Die Tristone Flowtech Group hat den Hauptsitz ihrer operativen Holding in Frankfurt und den ihrer rechtlichen Holding in französischen Nantes. Die Gruppe verfügt über neun Standorte in Europa, Nordamerika und Asien und bietet Flowtech-Produkte für die Automobilindustrie in den Bereichen Motorkühlung, Batteriekühlung, Air Charge/ Turbolader und Luftansaugung an. Nachdem Bavaria Industries 2010 Tristone Flowtech gekauft hatte, gelang dem Unternehmen in den folgenden Jahren eine Steigerung des EBITDA von 2% auf 11%.  Für das Geschäftsjahr 2016 prognostiziert der Automobilzulieferer einen Umsatz in Höhe von ca. 250 Mio. EUR. Tristone Flowtech beschäftigt rund 2.500 Mitarbeiter weltweit.

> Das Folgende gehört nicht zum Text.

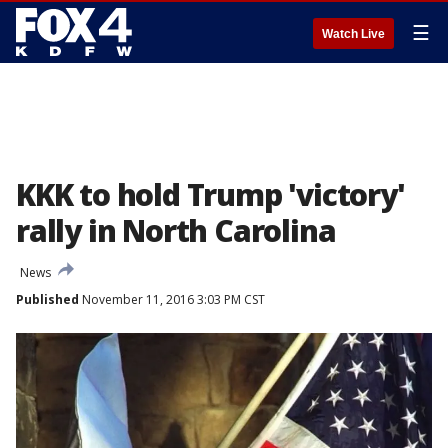
☰
Watch Live
KKK to hold Trump 'victory'
rally in North Carolina
News
Published
November 11, 2016 3:03 PM CST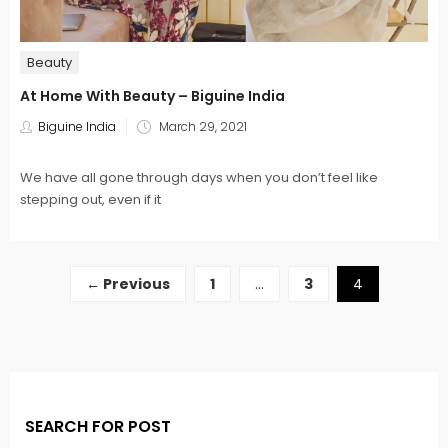
Beauty
At Home With Beauty – Biguine India
Posted
Biguine India
March 29, 2021
on
We have all gone through days when you don’t feel like
stepping out, even if it
← Previous
1
…
3
4
SEARCH FOR POST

Mit Tristone Flowtech übernimmt Zhongding in diesem Jahr bereits das zweite Target in Deutschland. Erst im Juni hatte das in Shanghai und Shen­zhen gelistete Privatunternehmen aus Ningguo die Akquisition des E-Mobility-Spezialisten AMK aus Kirchheim/Teck für 130 Mio. EUR bekanntgegeben. Auf den Weg zum Serieninvestor begab sich Zhongding im Jahr 2007 mit der Akquisition der notleidenden Schmitter Group. Das ostchinesische Unternehmen leitete eine erfolgreiche Restrukturierung des unterfränkischen Hydraulikleitungsspezialisten ein. 2014 erwarb  Zhongding für 64 Mio. EUR 80% der Anteile an dem Dichtungshersteller KACO. 2015 wurde Kunststoffspezialist Wegu für 95 Mio. übernommen. Im selben Jahr kam noch Wiederholt, ein Technologieführer im Bereich Kaltverformung, hinzu. Im vergangenen Jahr erzielte Zhongding mit seinen rund 14.000 Mitarbeitern einen Umsatz in Höhe von umgerechnet 1,6 Mrd. EUR.